What the exercise asks:
Repeat the lines of the listing below exactly, starting at the line that contains "es support to" and running through the last line, both included, and only those.

+++

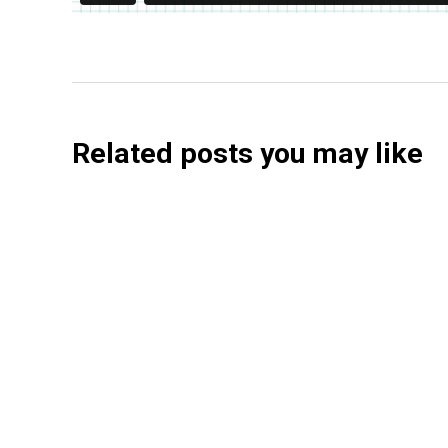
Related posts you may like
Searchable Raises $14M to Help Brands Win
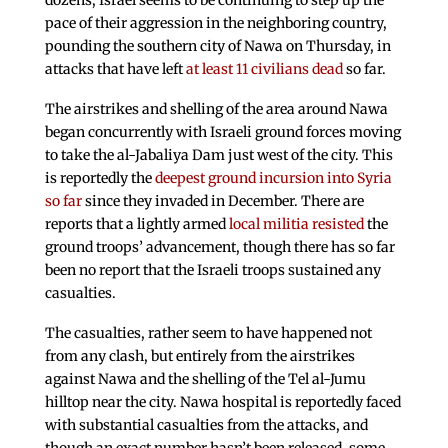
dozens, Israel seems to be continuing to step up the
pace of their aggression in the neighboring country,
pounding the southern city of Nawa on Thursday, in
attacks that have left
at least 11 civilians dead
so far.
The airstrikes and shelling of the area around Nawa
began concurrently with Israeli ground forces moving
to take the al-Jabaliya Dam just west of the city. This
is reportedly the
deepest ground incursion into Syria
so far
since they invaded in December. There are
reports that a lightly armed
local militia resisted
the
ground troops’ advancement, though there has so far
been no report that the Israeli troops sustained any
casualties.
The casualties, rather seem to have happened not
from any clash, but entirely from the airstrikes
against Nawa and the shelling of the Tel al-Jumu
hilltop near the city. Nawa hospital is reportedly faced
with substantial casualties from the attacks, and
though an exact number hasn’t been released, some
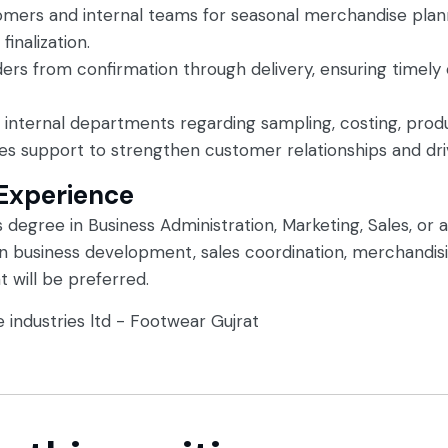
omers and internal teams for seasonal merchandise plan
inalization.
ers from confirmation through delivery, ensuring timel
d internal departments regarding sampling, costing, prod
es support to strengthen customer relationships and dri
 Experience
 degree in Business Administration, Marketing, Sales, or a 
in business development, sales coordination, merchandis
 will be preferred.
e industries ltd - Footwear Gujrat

+++

Task solution:
es support to strengthen customer relationships and dri
 Experience
 degree in Business Administration, Marketing, Sales, or a 
in business development, sales coordination, merchandis
 will be preferred.
e industries ltd - Footwear Gujrat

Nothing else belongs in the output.